With this, we just need to determine the best way to measure the degree of non-equivalence for incongruent figures.

• Given that the OP has apparently allowed the feature point to be any interior point in the polygon, if you add it to the polygon as a distinguished vertex, you will end up with a non-convex polygon. As a result, there may not be a unique counter clock-wise ordering of the vertices. Won't that be a problem? Alternatively, if you deal the featured point separately from the polygon, you have to choose a distinguished vertex of the polygon in such a way that you always choose equivalent vertices in congruent polygons. – Eric Nitardy Feb 10 '11 at 14:44
• @Eric: I would have the distinguished vertex take the place of an interior feature point, since the distinguished vertex (and preferred tracing direction) is (are) all you really need to achieve a workable correspondence between convex polygons. If it's absolutely necessary to consider a separate feature point, one could, say, append to $R(P)$ (and normalize in $C(P)$) the value $f-c$, where $f$ and $c$ are the complex numbers associated to the feature point and (average-of-vertices) centroid; such appended components would match for congruent figures, and be close for nearly-congruent ones. – Blue Feb 10 '11 at 19:42
• @Eric: One can actually do a decomposition of the polygon-plus-feature-point figure into "sum" of symmetric versions of that figure, as I did with polygons alone. The collection of symmetric figures is slightly different than before, however. I think you get "$\lbrace n/k \rbrace$ polygon plus origin" for $k\ne 0$, but the counterpart of $P_0$ is different, and there's a brand new component; they're the "spectral realizations" of the wheel graph. (Here's info on such realizations: daylateanddollarshort.com/math/pdfs/spectral.pdf) We then encode the shape in a complex vector as before. – Blue Feb 10 '11 at 19:56
• @Don: If you add the feature point as a vertex, it is arbitrary between which two vertices you put it. So you must choose a second vertex. If you treat the feature point separately, you must choose a first vertex for your polygon. Unfortunately, cyclic re-orderings of vertices change your $C(P)$. For example $P=(\sqrt{2},e^{i\frac{3\pi}{4}},e^{i\frac{5\pi}{4}})$ and $P'=(e^{i\frac{3\pi}{4}},e^{i\frac{5\pi}{4}},\sqrt{2})$ are the same polygon, but $C(P)\neq C(P')$. So either way, you need to choose a first(second) vertex in a way that you always choose equivalent vertices in congruent polygons. – Eric Nitardy Feb 11 '11 at 4:43
• @Eric: I don't have a complete solution to OP's question, so I'm just offering partial solutions that might be helpful. It's true that my $C(P)$(s) is (are) not invariant under cyclic permutations, which is a problem. That said, it *is* (almost-always) possible to unambiguously identify the necessary distinguished vertex: take the 1st vertex counter-clockwise from where the perimeter is met by the ray from the centroid ($c$) through the feature point ($f$). Although (again) an imperfect soln ($c = f$ isn't covered), it makes my $C(P)$ an intrinsic property, rendering cyclic re-ordering moot. – Blue Feb 11 '11 at 7:05

Perhaps this(article about characterizing convex polygons) will help.

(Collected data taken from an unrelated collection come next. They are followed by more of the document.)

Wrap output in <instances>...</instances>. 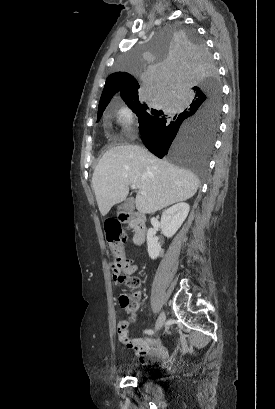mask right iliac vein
I'll use <instances>...</instances> for the list:
<instances>
[{
	"mask_svg": "<svg viewBox=\"0 0 275 409\" xmlns=\"http://www.w3.org/2000/svg\"><path fill=\"white\" fill-rule=\"evenodd\" d=\"M165 319H166V316H165L164 312H161L158 319H157V322H156V326H155L156 331H158V330H160L162 328V326H163V324L165 322Z\"/></svg>",
	"mask_w": 275,
	"mask_h": 409,
	"instance_id": "1",
	"label": "right iliac vein"
}]
</instances>
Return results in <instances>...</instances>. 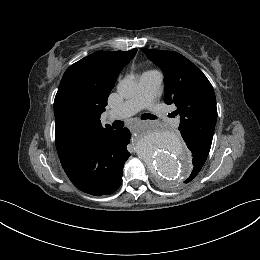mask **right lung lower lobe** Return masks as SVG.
Instances as JSON below:
<instances>
[{
  "label": "right lung lower lobe",
  "instance_id": "98d812e1",
  "mask_svg": "<svg viewBox=\"0 0 260 260\" xmlns=\"http://www.w3.org/2000/svg\"><path fill=\"white\" fill-rule=\"evenodd\" d=\"M130 138L127 128L112 129L86 139L60 162L79 190L94 196L112 194L122 183L123 166L130 156L126 148Z\"/></svg>",
  "mask_w": 260,
  "mask_h": 260
}]
</instances>
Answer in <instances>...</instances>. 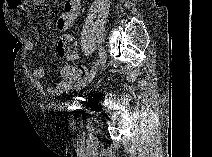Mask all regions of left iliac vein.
Instances as JSON below:
<instances>
[{"label": "left iliac vein", "mask_w": 212, "mask_h": 157, "mask_svg": "<svg viewBox=\"0 0 212 157\" xmlns=\"http://www.w3.org/2000/svg\"><path fill=\"white\" fill-rule=\"evenodd\" d=\"M106 63V62H105ZM105 63H96L94 65V67L91 69V71L88 73V75L86 76V78L84 80H82L76 87L77 90H80L82 88H84L85 86H87L95 77L96 73L98 72V70H102L105 66Z\"/></svg>", "instance_id": "4c4485c4"}]
</instances>
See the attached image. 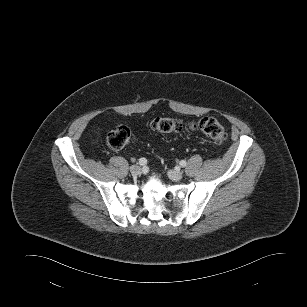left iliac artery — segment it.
Here are the masks:
<instances>
[{
    "label": "left iliac artery",
    "instance_id": "1",
    "mask_svg": "<svg viewBox=\"0 0 307 307\" xmlns=\"http://www.w3.org/2000/svg\"><path fill=\"white\" fill-rule=\"evenodd\" d=\"M180 165H181L182 167H185V166L187 165V163H186V161L181 160V161H180Z\"/></svg>",
    "mask_w": 307,
    "mask_h": 307
}]
</instances>
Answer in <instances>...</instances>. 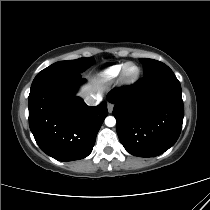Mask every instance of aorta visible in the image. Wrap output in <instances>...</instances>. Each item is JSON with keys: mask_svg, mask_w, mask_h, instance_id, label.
Wrapping results in <instances>:
<instances>
[{"mask_svg": "<svg viewBox=\"0 0 210 210\" xmlns=\"http://www.w3.org/2000/svg\"><path fill=\"white\" fill-rule=\"evenodd\" d=\"M105 124L108 127H113L116 124V119L113 116H108L105 119Z\"/></svg>", "mask_w": 210, "mask_h": 210, "instance_id": "762f6f07", "label": "aorta"}]
</instances>
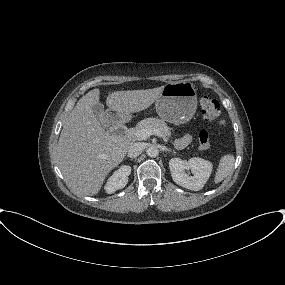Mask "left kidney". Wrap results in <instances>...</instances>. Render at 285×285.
<instances>
[{
	"label": "left kidney",
	"mask_w": 285,
	"mask_h": 285,
	"mask_svg": "<svg viewBox=\"0 0 285 285\" xmlns=\"http://www.w3.org/2000/svg\"><path fill=\"white\" fill-rule=\"evenodd\" d=\"M169 167L173 181L193 191H199L203 188L213 169L211 162L199 157H193L188 161L172 158L169 161ZM189 169L192 171L193 176H189L185 172Z\"/></svg>",
	"instance_id": "obj_1"
}]
</instances>
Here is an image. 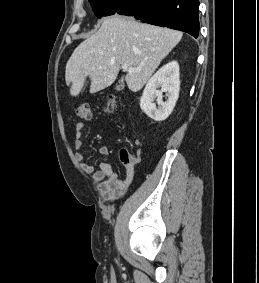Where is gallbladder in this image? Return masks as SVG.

• I already saw that paper. It only uses the ratio of moments to characterize the overall shape, which is not unique. – Victor Liu Jan 22 '11 at 23:05

You might explore the Fréchet Distance. In any case, here is a useful survey paper:

"Shape matching: similarity measures and algorithms," Remco C. Veltkamp
SMI '01 Proceedings of the International Conference on Shape Modeling & Applications, 2001.

And here are two references specifically on convex polygons:

"Optimal matching of convex polygons," Pedro Coxa, Henri Maitrea, Michel Minouxb and Celso Ribeiro. Pattern Recognition Letters Volume 9, Issue 5, June 1989, Pages 327-334.

"A simple algorithm for the unique characterization of convex polygons," P.K Harveya. Computers & Geosciences Volume 7, Issue 4, 1981, Pages 387-392.